Danau yang menjadi sumber kehidupan Bahrani kini memiliki luas 76,2 ha dengan kedalaman maksimal 100 meter, dan mampu menampung air sebanyak 20 juta m3. Danau tersebut merupakan bagian dari area reklamasi Pit Ata Selatan yang mulai ditambang pada tahun 2003 dan telah selesai pada tahun 2012 dengan total bukaan lahan tambang seluas 296,74 ha.
Bahrani yang tinggal di Desa Batuarang yang berjarak sekitar 2 KM dari danau menyebut, ikan hasil budidayanya berupa ikan nila dan ikan mas dijual langsung ke masyarakat dan ke perusahaan. Ia bersama kelompoknya menjual dengan harga Rp40.000 per Kg, lebih mahal Rp5.000 dibandingkan dengan harga jual ikan yang sama di pasar.
Meski demikian, ikan yang ia jual tetap laris terjual, terlebih jika PT. Arutmin Indonesia menyelenggarakan kegiatan-kegiatan, pasti akan membeli ikan Bahrani. “Ikan yang kita budidayakan rasanya beda dengan ikan di pasar, tidak ada rasa atau aroma tanah, karena keramba kita jauh dari dasar danau,” imbuhnya.
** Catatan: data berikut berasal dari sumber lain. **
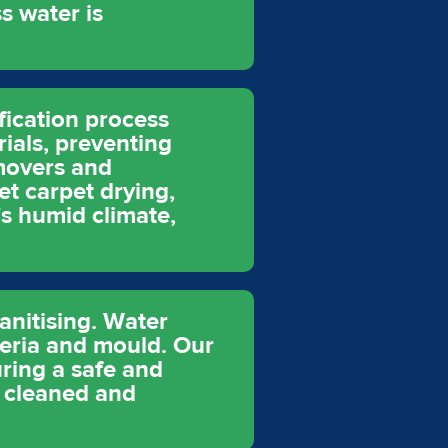
s water is
fication process
rials, preventing
movers and
et carpet drying,
's humid climate,
anitising. Water
eria and mould. Our
uring a safe and
y cleaned and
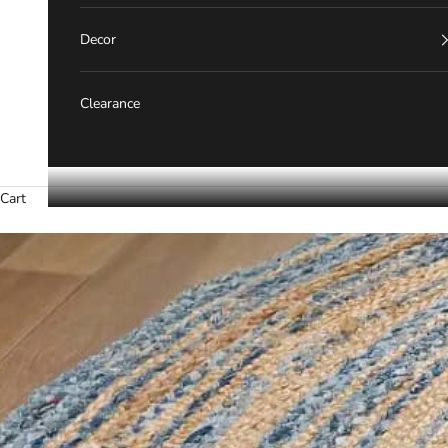
Decor
Clearance
Cart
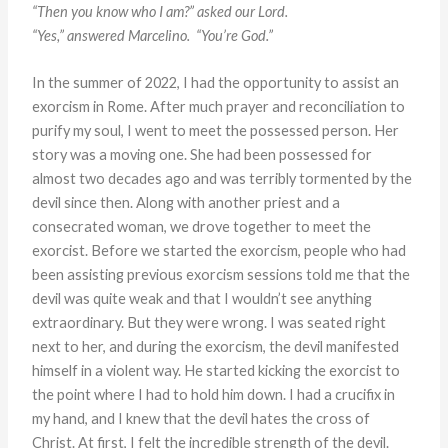
“Then you know who I am?” asked our Lord.
“Yes,” answered Marcelino. “You’re God.”
In the summer of 2022, I had the opportunity to assist an
exorcism in Rome. After much prayer and reconciliation to
purify my soul, I went to meet the possessed person. Her
story was a moving one. She had been possessed for
almost two decades ago and was terribly tormented by the
devil since then. Along with another priest and a
consecrated woman, we drove together to meet the
exorcist. Before we started the exorcism, people who had
been assisting previous exorcism sessions told me that the
devil was quite weak and that I wouldn’t see anything
extraordinary. But they were wrong. I was seated right
next to her, and during the exorcism, the devil manifested
himself in a violent way. He started kicking the exorcist to
the point where I had to hold him down. I had a crucifix in
my hand, and I knew that the devil hates the cross of
Christ. At first, I felt the incredible strength of the devil.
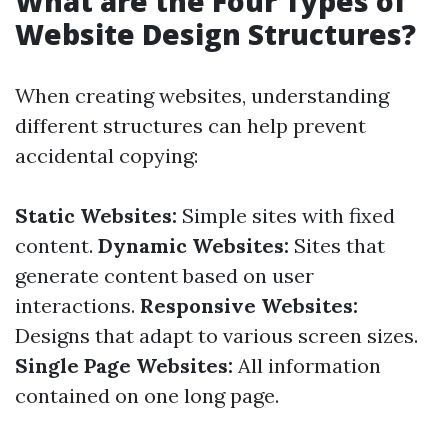
What are the Four Types of
Website Design Structures?
When creating websites, understanding
different structures can help prevent
accidental copying:
Static Websites:
Simple sites with fixed
content.
Dynamic Websites:
Sites that
generate content based on user
interactions.
Responsive Websites:
Designs that adapt to various screen sizes.
Single Page Websites:
All information
contained on one long page.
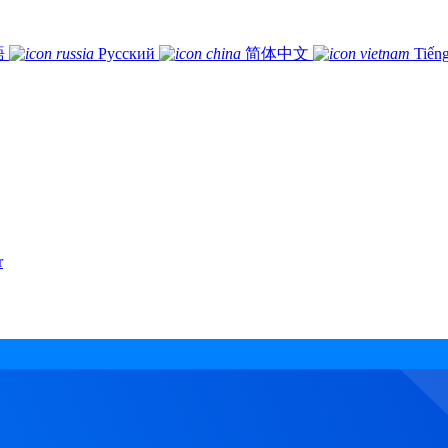
語
Русский
简体中文
Tiếng
r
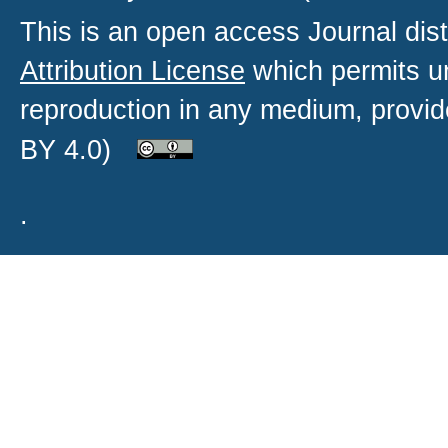
This is an open access
Journal
dist
Attribution License
which permits un
reproduction in any medium, provide
BY 4.0)
.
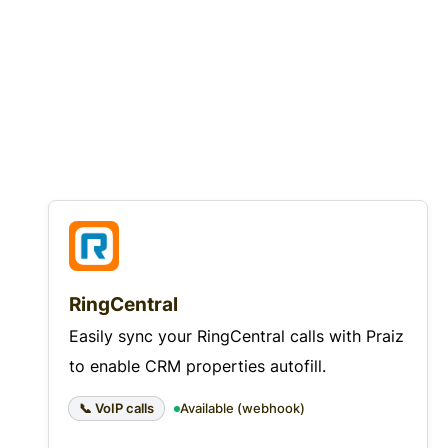
RingCentral
Easily sync your RingCentral calls with Praiz
to enable CRM properties autofill.
📞 VoIP calls
Available (webhook)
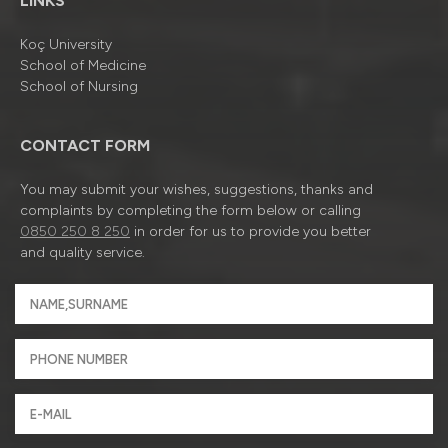
LINKS
Koç University
School of Medicine
School of Nursing
CONTACT FORM
You may submit your wishes, suggestions, thanks and
complaints by completing the form below or calling
0850 250 8 250
in order for us to provide you better
and quality service.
Setiap bulan, ungkap Bahrani, terjadi peningkatan dalam penjualan ikan, sehingga berdampak pula pada kenaikan pendapatan yang ia dan kelompoknya terima. Namun Ia berharap ke depannya, Ia bersama kelompoknya bisa menjadi mandiri dalam membudidayakan ikan keramba apung. “Kalau sekarang masih dibantu oleh perusahaan (Arutmin), semoga ke depannya bisa menjadi mandiri dalam hal pembibitan serta pengelolaan keramba apung,” tutupnya.